[Page-level text extractions]
▼▼▼

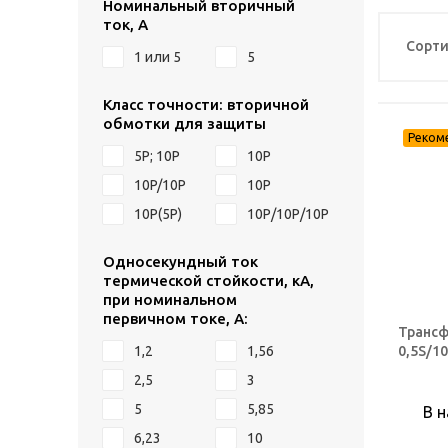
Номинальный вторичный
ток, А
Сорти
1 или 5
5
Класс точности: вторичной
обмотки для защиты
5Р; 10Р
10P
10P/10P
10Р
10Р(5Р)
10Р/10Р/10Р
Односекундный ток
термической стойкости, кА,
при номинальном
первичном токе, А:
Трансф
0,5S/1
1,2
1,56
2,5
3
5
5,85
В 
6,23
10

▲▲▲

What needs to be done:
Your output must match the records word for word, apart from the images, which are left out.

Answer to this exercise:
Номинальный вторичный
ток, А
Сорти
1 или 5
5
Класс точности: вторичной
обмотки для защиты
5Р; 10Р
10P
10P/10P
10Р
10Р(5Р)
10Р/10Р/10Р
Односекундный ток
термической стойкости, кА,
при номинальном
первичном токе, А:
Трансф
0,5S/1
1,2
1,56
2,5
3
5
5,85
В 
6,23
10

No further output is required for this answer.